C and I are here to take a Final Cut Pro tutorial at a place called Anderson Ranch Arts Center. Years ago Mike and Doug Starn told me they took Photoshop classes up here and recommended it for intensive learning. The ranch includes ceramics studios, a large woodshop, a metalsmithing studio, darkrooms, and a full print shop that functions quasi-independently of the ranch center.
Normally, established artists come here to get help realizing a project, or to consult with the younger aspiring artists also taking the tutorials. While we didn’t have specific projects in mind, we were excited by the possibilities offered with these new affordable video and editing tools. With Final Cut one can edit professional quality, high-res video on a laptop if need be. No extra hardware, other than an external hard drive, is needed. And with the new high-definition cameras that have just come out in the last year or so, the image quality available for a relatively low cost has taken a quantum leap.
It reminds me of when Logic and other comparable softwares made audio recording, editing, and mixing available at a more reasonable cost than with Pro Tools, which required that you use their expensive hardware. Pro Tools eventually responded to the competition’s populist approach with more reasonably priced hardware setups, but the cat was out of the bag. It was possible to record audio at home, on a laptop even, at the same quality as in a professional studio.
As others have pointed out, the required gear — mics, headphones, A to D converters, amps, speakers, etc. — is far from free. And though the costs are significantly less than they once were, much of the gear still remains out of reach for many young artists. The investment need be made only once though, whereas the cost of using a professional recording studio must be shouldered every time an artist goes in. I continue to pay for a recording studio from time to time, mostly for the skills and the fresh, creative ears of the mixer, recorder or producer.

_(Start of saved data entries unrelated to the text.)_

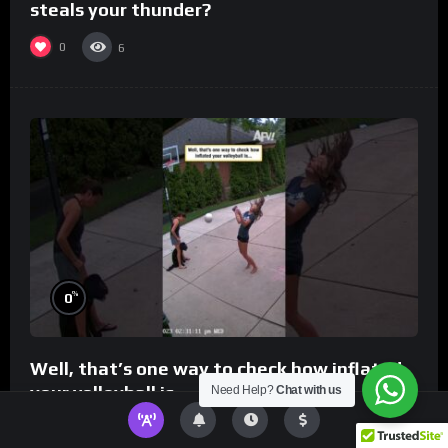
steals your thunder?
0
6
%
0
Well, that’s one way to check how inflated
your volleyball is…
Need Help?
Chat with us
0
8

On the way to Aspen, in Newark Airport, I used the restroom, and there was a man in the neighboring toilet talking on his cell phone. Of course, everyone could hear what he was saying — not that it made much sense, as we all just heard one side.
Blocked
There’s free Wi-Fi at the Denver airport, which is a nice, sensible touch. But to my surprise, one of my habitual surfing sites has been blocked. I’m not totally shocked that alleged nudity might be blocked (if there is nudity on the Boing Boing site it’s pretty rare and likely to be arty or ironic), but I’m perplexed by the implication that all blogs and wiki sites are suspect!
Back in NYC however, Danielle explains that not all blogs and wikis are blocked, just those filtered by Secure Computing’s web censorware product called SmartFilter. According to Boing Boing co-editor Xeni Jardin,
“[…]SmartFilter isn't very smart. Secure Computing classifies any site with any nudity — even Michaelangelo's David appearing on a single page out of thousands — as a ‘nudity’ site, which means that customers who block ‘nudity’ can't get through." (see blog post here)
Turns out, Secure Computing and other similar companies have sold their products to government-controlled monopoly Internet providers in places like Kuwait, Oman, and Sudan to name a few, effectively blocking access to filtered sites — like Boing Boing — for entire countries. Xeni wrote an op-ed in the NY Times on the issue, which you can find here.
We transfer to the small plane to Aspen. It arrives over Aspen about twenty-five minutes after takeoff, but there is low visibility, so we can’t land. The plane circles for an hour over the clouds and then we have to fly back to Denver. The airline people tell us the next available flight is twenty-four hours later, so we all scramble to look for ground transportation. A wild man with a van is outside soliciting passengers; as the busses aren’t leaving for hours, a group of us pile in and we leave as soon as the van is full.
As we ascend into the mountains the snow begins falling and the roads are increasingly covered in snow. After an hour or so it’s dark, and the road is a white path amidst a white landscape. The Vail Pass is pretty outrageous, with falling and blowing snow and pretty low visibility. Every time we hit a bump the interior light in the van blinks on and off. The kid next to me is getting restless — after about 3.5 hours, he routinely asks how much further and how much longer. It’s annoying, but he’s only articulating what the rest of us feel.